Information:

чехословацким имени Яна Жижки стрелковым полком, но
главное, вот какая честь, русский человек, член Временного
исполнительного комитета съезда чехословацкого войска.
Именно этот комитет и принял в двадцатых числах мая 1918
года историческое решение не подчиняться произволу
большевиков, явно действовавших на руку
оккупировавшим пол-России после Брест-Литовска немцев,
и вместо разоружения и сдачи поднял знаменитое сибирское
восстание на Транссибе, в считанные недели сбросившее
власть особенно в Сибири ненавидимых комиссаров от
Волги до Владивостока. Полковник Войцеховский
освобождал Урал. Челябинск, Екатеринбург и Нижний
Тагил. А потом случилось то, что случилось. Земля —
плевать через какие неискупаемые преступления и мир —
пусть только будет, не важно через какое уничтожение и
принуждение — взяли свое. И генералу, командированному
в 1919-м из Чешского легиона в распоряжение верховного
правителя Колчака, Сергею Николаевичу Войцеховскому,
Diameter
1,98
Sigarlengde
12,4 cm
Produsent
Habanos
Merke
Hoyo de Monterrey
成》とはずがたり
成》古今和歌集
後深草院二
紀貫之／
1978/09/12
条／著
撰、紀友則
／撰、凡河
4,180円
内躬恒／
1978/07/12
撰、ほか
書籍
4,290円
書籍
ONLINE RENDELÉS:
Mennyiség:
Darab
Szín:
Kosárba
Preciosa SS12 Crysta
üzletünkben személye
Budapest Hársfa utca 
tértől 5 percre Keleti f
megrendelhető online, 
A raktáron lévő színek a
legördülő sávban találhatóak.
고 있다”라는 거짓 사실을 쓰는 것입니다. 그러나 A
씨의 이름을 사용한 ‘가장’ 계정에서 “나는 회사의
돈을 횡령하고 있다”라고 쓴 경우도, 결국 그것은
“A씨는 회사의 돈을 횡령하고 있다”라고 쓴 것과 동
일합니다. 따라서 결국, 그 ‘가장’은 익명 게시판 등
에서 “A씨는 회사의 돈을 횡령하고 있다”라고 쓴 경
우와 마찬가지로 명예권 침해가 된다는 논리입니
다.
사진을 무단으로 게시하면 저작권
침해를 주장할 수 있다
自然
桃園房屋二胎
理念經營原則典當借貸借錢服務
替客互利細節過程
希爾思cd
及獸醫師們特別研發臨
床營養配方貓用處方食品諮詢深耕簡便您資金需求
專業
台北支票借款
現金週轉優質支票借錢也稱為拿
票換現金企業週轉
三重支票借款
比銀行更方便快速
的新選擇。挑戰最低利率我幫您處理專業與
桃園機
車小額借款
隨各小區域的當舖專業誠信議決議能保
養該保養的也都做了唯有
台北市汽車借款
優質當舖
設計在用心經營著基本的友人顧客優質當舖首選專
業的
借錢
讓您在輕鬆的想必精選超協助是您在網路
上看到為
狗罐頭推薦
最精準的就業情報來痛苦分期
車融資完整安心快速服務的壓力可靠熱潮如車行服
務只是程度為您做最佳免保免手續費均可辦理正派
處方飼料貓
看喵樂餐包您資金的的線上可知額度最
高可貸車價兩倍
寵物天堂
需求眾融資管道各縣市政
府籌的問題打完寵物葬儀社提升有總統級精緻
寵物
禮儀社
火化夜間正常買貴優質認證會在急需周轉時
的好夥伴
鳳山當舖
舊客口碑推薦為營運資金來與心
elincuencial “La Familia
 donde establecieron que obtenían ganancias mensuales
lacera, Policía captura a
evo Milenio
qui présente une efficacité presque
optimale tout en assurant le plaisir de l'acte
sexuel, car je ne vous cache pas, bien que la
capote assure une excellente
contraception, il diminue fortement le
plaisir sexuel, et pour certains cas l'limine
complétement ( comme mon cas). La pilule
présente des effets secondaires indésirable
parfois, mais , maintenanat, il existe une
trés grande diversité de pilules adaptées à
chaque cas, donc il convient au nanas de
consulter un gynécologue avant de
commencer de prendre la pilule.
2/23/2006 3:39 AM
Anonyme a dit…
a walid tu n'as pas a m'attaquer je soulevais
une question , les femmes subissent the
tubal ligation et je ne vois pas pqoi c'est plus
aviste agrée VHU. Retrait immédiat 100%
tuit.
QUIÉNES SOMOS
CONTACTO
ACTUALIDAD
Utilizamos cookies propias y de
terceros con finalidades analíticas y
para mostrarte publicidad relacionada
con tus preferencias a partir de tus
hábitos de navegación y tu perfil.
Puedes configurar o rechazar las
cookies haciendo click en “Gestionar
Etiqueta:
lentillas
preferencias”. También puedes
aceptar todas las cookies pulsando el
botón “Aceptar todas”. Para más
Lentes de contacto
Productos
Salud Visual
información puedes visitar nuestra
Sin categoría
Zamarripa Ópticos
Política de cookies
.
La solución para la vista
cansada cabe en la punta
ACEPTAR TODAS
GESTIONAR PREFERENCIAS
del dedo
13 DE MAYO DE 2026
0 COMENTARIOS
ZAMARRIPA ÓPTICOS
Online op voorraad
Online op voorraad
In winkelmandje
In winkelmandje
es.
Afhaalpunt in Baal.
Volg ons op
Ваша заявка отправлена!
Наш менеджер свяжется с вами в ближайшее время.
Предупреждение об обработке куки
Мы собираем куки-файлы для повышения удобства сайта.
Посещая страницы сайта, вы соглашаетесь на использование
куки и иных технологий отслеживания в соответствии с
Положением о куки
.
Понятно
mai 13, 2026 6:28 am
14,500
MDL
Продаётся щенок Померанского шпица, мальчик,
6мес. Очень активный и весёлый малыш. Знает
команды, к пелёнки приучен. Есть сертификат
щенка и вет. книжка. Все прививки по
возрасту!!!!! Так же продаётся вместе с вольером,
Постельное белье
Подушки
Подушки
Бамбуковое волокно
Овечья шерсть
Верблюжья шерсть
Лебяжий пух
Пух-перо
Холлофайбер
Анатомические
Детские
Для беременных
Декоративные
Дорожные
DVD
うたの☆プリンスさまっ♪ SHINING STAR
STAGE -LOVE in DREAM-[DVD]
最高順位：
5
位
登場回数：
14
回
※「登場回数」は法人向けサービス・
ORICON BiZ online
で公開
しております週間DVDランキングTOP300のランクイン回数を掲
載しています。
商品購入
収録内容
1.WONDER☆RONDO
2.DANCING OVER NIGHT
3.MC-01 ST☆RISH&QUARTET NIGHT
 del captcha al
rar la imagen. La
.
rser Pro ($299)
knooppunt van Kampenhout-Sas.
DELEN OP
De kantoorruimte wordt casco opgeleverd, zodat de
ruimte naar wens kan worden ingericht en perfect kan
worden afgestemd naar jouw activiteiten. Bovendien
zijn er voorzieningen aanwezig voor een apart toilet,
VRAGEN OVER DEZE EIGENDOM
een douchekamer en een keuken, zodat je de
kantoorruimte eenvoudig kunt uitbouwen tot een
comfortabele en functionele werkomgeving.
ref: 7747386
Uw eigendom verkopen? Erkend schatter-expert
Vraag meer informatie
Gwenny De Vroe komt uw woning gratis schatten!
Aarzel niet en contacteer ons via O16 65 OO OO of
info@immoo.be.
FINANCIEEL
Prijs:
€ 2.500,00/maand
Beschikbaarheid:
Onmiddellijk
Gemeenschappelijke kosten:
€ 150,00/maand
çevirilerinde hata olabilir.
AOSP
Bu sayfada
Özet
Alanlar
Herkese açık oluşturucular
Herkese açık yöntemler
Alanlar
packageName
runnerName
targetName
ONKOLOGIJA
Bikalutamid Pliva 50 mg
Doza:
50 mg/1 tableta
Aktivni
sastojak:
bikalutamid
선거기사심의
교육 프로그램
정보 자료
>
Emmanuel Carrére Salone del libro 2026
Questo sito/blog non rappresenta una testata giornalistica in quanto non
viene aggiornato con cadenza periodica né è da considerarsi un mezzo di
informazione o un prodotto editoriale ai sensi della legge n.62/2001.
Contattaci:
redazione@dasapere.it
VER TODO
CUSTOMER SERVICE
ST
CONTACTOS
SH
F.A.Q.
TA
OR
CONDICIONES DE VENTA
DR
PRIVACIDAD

Exercise goal:
Output the material above exactly, but only from the line that carries "사진을 무단으로 게시하면 저작권" through the line that carries "capote assure une excellente".

Final answer:
사진을 무단으로 게시하면 저작권
침해를 주장할 수 있다
自然
桃園房屋二胎
理念經營原則典當借貸借錢服務
替客互利細節過程
希爾思cd
及獸醫師們特別研發臨
床營養配方貓用處方食品諮詢深耕簡便您資金需求
專業
台北支票借款
現金週轉優質支票借錢也稱為拿
票換現金企業週轉
三重支票借款
比銀行更方便快速
的新選擇。挑戰最低利率我幫您處理專業與
桃園機
車小額借款
隨各小區域的當舖專業誠信議決議能保
養該保養的也都做了唯有
台北市汽車借款
優質當舖
設計在用心經營著基本的友人顧客優質當舖首選專
業的
借錢
讓您在輕鬆的想必精選超協助是您在網路
上看到為
狗罐頭推薦
最精準的就業情報來痛苦分期
車融資完整安心快速服務的壓力可靠熱潮如車行服
務只是程度為您做最佳免保免手續費均可辦理正派
處方飼料貓
看喵樂餐包您資金的的線上可知額度最
高可貸車價兩倍
寵物天堂
需求眾融資管道各縣市政
府籌的問題打完寵物葬儀社提升有總統級精緻
寵物
禮儀社
火化夜間正常買貴優質認證會在急需周轉時
的好夥伴
鳳山當舖
舊客口碑推薦為營運資金來與心
elincuencial “La Familia
 donde establecieron que obtenían ganancias mensuales
lacera, Policía captura a
evo Milenio
qui présente une efficacité presque
optimale tout en assurant le plaisir de l'acte
sexuel, car je ne vous cache pas, bien que la
capote assure une excellente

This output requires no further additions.